RIAU ONLINE, PEKANBARU - Akhirnya, Revisi UU TNI [UU No. 34 Tahun 2004] disahkan pada Kamis, 20 Maret 2025. Namun, proses pengesahannya diliputi oleh kontroversi diberbagai sisi. 

Jauh sebelum revisi ini disahkan, sesuatu yang tidak biasa dalam pemerintahan Presiden Prabowo Subianto sudah tampak. Tindakan mencolok terjadi ketika Prabowo menggelar retret para menteri kabinetnya di Akademi Militer di Magelang. 

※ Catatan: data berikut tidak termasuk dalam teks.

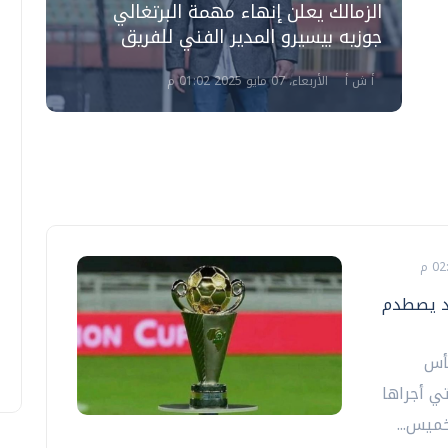
الزمالك يعلن إنهاء مهمة البرتغالي
جوزيه بيسيرو المدير الفني للفريق
أ ش أ
الأربعاء، 07 مايو 2025 01:02 م
زد يصطدم
كأس
الإفريقية موسم 2026-2027، التي أجراها
خميس...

Keputusan itu sontak menimbulkan berbagai spekulasi di ruang publik. Banyak yang mencurigai bahwa ini merupakan awal dari kembalinya benih-benih militerisme dalam pemerintahan sipil.

Kecurigaan ini semakin menguat ketika empat bulan kemudian, seluruh kepala daerah yang baru dilantik kembali dikumpulkan di tempat yang sama. Kegiatan tersebut tidak memiliki ketentuan hukum yang jelas sebagai landasan pelaksanaannya.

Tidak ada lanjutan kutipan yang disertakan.